Report: International tests severely misrank U.S. students

Authors confused why PISA releases its first data sets on averages; say its misleading.
“What’s puzzling is why international tests like PISA release overall average scores first, then more nuanced data weeks or months later, since this promotes misleading analyses,” said a co-author of the report.

Prominent international tests skew comparisons of test scores, and U.S. student performance actually ranks much higher than believed, according to a new report released by the Economic Policy Institute (EPI).

The truth, says the report, is that—when comparing apples to apples in weighing U.S. student performance against that of other industrialized countries—U.S. students don’t rank 25th in math, but 10th; and in reading, the country is not 14th, but 4th.

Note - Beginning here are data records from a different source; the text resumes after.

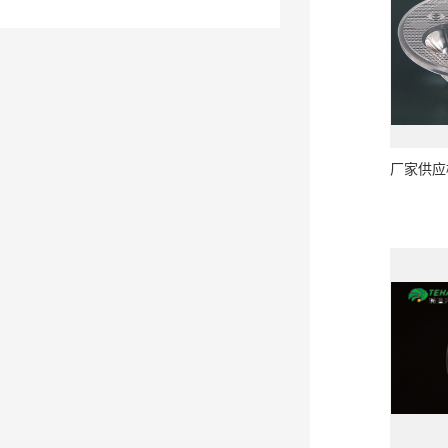
厂家供应模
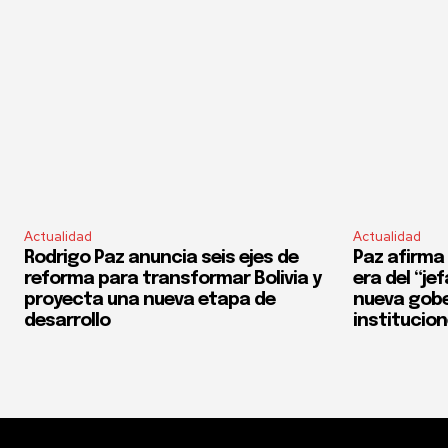
Actualidad
Actualidad
Rodrigo Paz anuncia seis ejes de
Paz afirma 
reforma para transformar Bolivia y
era del “je
proyecta una nueva etapa de
nueva gobe
desarrollo
institucio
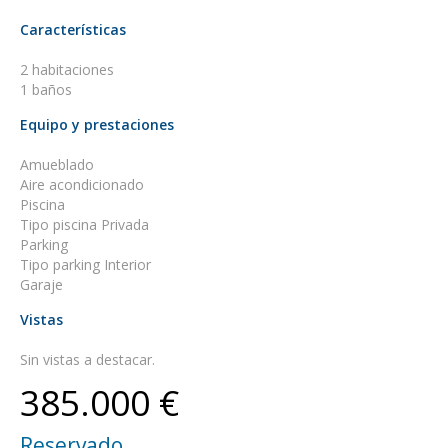
Características
2 habitaciones
1 baños
Equipo y prestaciones
Amueblado
Aire acondicionado
Piscina
Tipo piscina Privada
Parking
Tipo parking Interior
Garaje
Vistas
Sin vistas a destacar.
385.000 €
Reservado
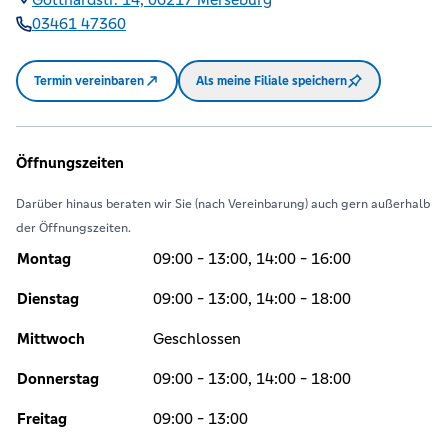
03461 47360
Termin vereinbaren
Als meine Filiale speichern
Öffnungszeiten
Darüber hinaus beraten wir Sie (nach Vereinbarung) auch gern außerhalb
der Öffnungszeiten.
Montag
09:00 - 13:00, 14:00 - 16:00
Dienstag
09:00 - 13:00, 14:00 - 18:00
Mittwoch
Geschlossen
Donnerstag
09:00 - 13:00, 14:00 - 18:00
Freitag
09:00 - 13:00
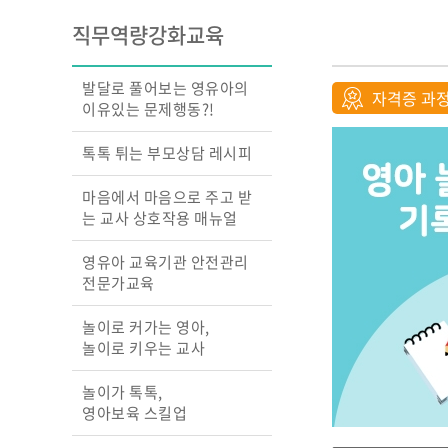
교실의 변화를 이끄는
직무역량강화교육
성장 맵
행복을 꿈꾸는 교실, 
상호작용 교수법
발달로 풀어보는 영유아의
자격증 과
영아 놀이따라 관찰하
이유있는 문제행동?!
원하고
교실에서 디지털과 만
톡톡 튀는 부모상담 레시피
놀이 중심 교육, 숲에
찾다
마음에서 마음으로 주고 받
는 교사 상호작용 매뉴얼
영유아 교육기관 안전관리
전문가교육
놀이로 커가는 영아,
놀이로 키우는 교사
놀이가 톡톡,
영아보육 스킬업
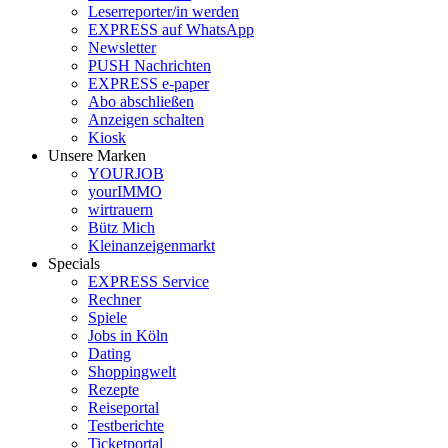
Leserreporter/in werden
EXPRESS auf WhatsApp
Newsletter
PUSH Nachrichten
EXPRESS e-paper
Abo abschließen
Anzeigen schalten
Kiosk
Unsere Marken
YOURJOB
yourIMMO
wirtrauern
Bütz Mich
Kleinanzeigenmarkt
Specials
EXPRESS Service
Rechner
Spiele
Jobs in Köln
Dating
Shoppingwelt
Rezepte
Reiseportal
Testberichte
Ticketportal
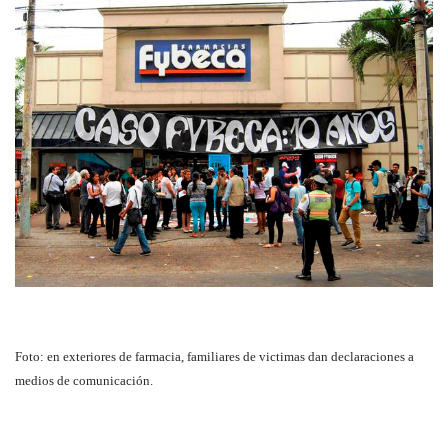
Foto: en exteriores de farmacia, familiares de victimas dan declaraciones a
medios de comunicación.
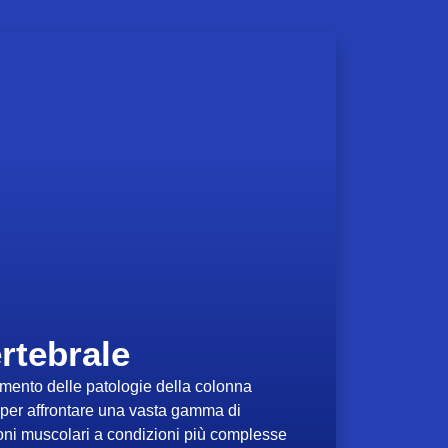
rtebrale
tamento delle patologie della colonna
i per affrontare una vasta gamma di
ioni muscolari a condizioni più complesse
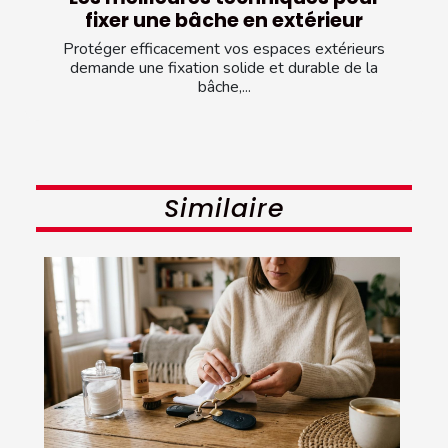
fixer une bâche en extérieur
Protéger efficacement vos espaces extérieurs
demande une fixation solide et durable de la
bâche,...
Similaire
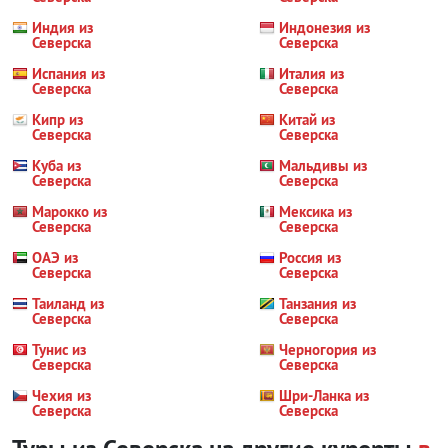
Индия из
Индонезия из
Северска
Северска
Испания из
Италия из
Северска
Северска
Кипр из
Китай из
Северска
Северска
Куба из
Мальдивы из
Северска
Северска
Марокко из
Мексика из
Северска
Северска
ОАЭ из
Россия из
Северска
Северска
Таиланд из
Танзания из
Северска
Северска
Тунис из
Черногория из
Северска
Северска
Чехия из
Шри-Ланка из
Северска
Северска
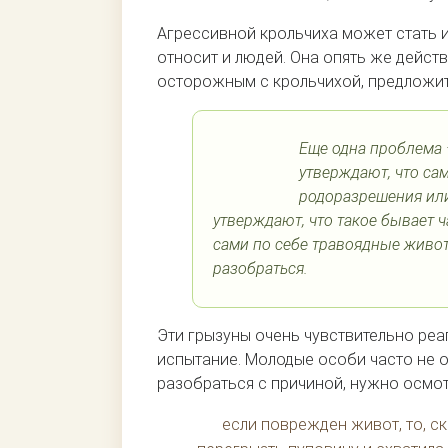
Агрессивной крольчиха может стать и
относит и людей. Она опять же действ
осторожным с крольчихой, предложит
Еще одна проблема
утверждают, что са
родоразрешения или
утверждают, что такое бывает ч
сами по себе травоядные живот
разобраться.
Эти грызуны очень чувствительно реа
испытание. Молодые особи часто не о
разобраться с причиной, нужно осмот
если поврежден живот, то, с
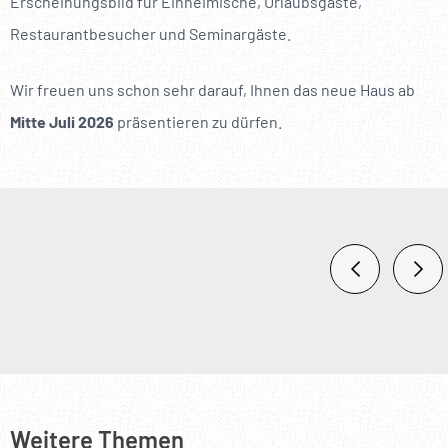
Erscheinungsbild für Einheimische, Urlaubsgäste,
Restaurantbesucher und Seminargäste.
Wir freuen uns schon sehr darauf, Ihnen das neue Haus ab
Mitte Juli 2026
präsentieren zu dürfen.
Weitere Themen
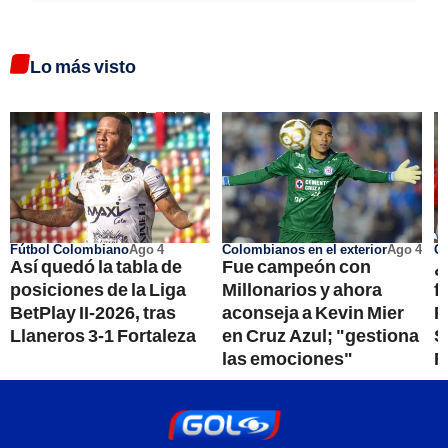
Lo más visto
Fútbol Colombiano
Ago 4
Colombianos en el exterior
Ago 4
Go
Así quedó la tabla de
Fue campeón con
¿
posiciones de la Liga
Millonarios y ahora
f
BetPlay II-2026, tras
aconseja a Kevin Mier
R
Llaneros 3-1 Fortaleza
en Cruz Azul; "gestiona
S
las emociones"
R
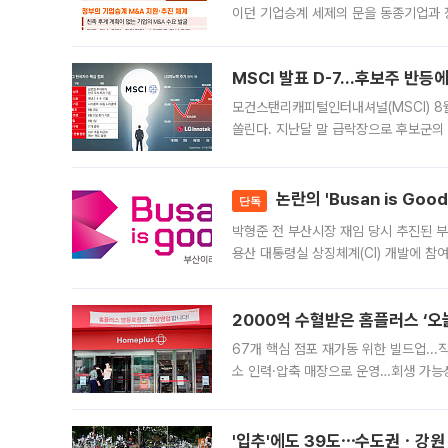
이던 기업승계 세제의 문을 동종기업과 
대신 M&A나 임직원 인수(EBO)를 통
늘
MSCI 발표 D-7…후보주 반등
모건스탠리캐피털인터내셔널(MSCI) 8
쏠린다. 지난달 말 급락장으로 후보군의
가능성과 지수 추종 자금 유입 기대가 
논란의 'Busan is Go
단독
박형준 전 부산시장 재임 당시 추진된 부산
용산 대통령실 상징체계(CI) 개발에 참
도시브랜드 사업이 공개 이후 시민 공감
2000억 수혈받은 홈플러스 ‘오늘
67개 핵심 점포 재가동 위한 빌드업..
소 인력·압축 매장으로 운영…회생 가능성
영업을 시작한다. 핵심 점포 67개에는 
'입추'에도 39도⋯수도권ㆍ강원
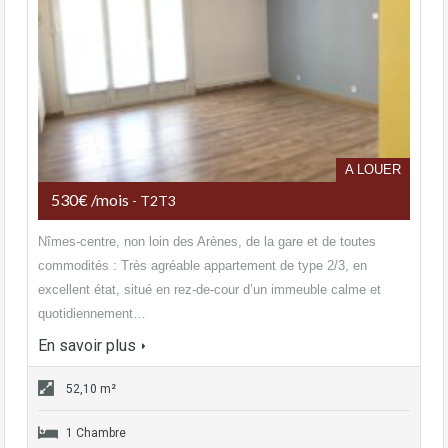
A LOUER
530€ /mois
- T2T3
Nîmes-centre, non loin des Arènes, de la gare et de toutes
commodités : Très agréable appartement de type 2/3, en
excellent état, situé en rez-de-cour d’un immeuble calme et
quotidiennement…
En savoir plus
52,10 m²
1 Chambre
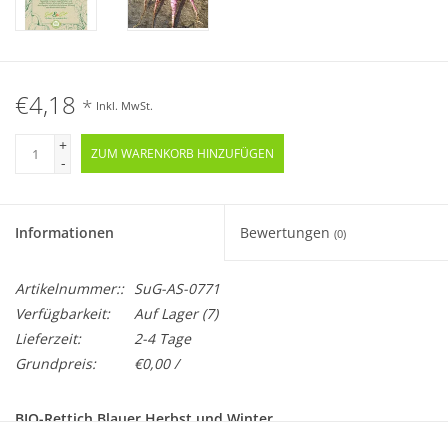
€4,18
*
Inkl. MwSt.
+
ZUM WARENKORB HINZUFÜGEN
-
Informationen
Bewertungen
(0)
Artikelnummer::
SuG-AS-0771
Verfügbarkeit:
Auf Lager
(7)
Lieferzeit:
2-4 Tage
Grundpreis:
€0,00 /
BIO-Rettich Blauer Herbst und Winter
Samenfest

The report, “What do international tests really show about U.S. student performance?,” is the first of its kind to detail what it claims is an inaccurate analysis of student performance on international tests such as the Program on International Student Assessment (PISA) and Third International Mathematics and Science Study (TIMSS).

The report’s analysis found that average U.S. scores in reading and math on the PISA are low partly because a “disproportionately greater share of U.S. students come from disadvantaged social class groups, whose performance is relatively low in every country.”

When differences in countries’ social class compositions are adequately taken into account, the report says, the performance of U.S. students in relation to students in other countries improves markedly. “Errors in selecting sample populations of test-takers and arbitrary choices regarding test content contribute to results that appear to show U.S. students lagging,” it says.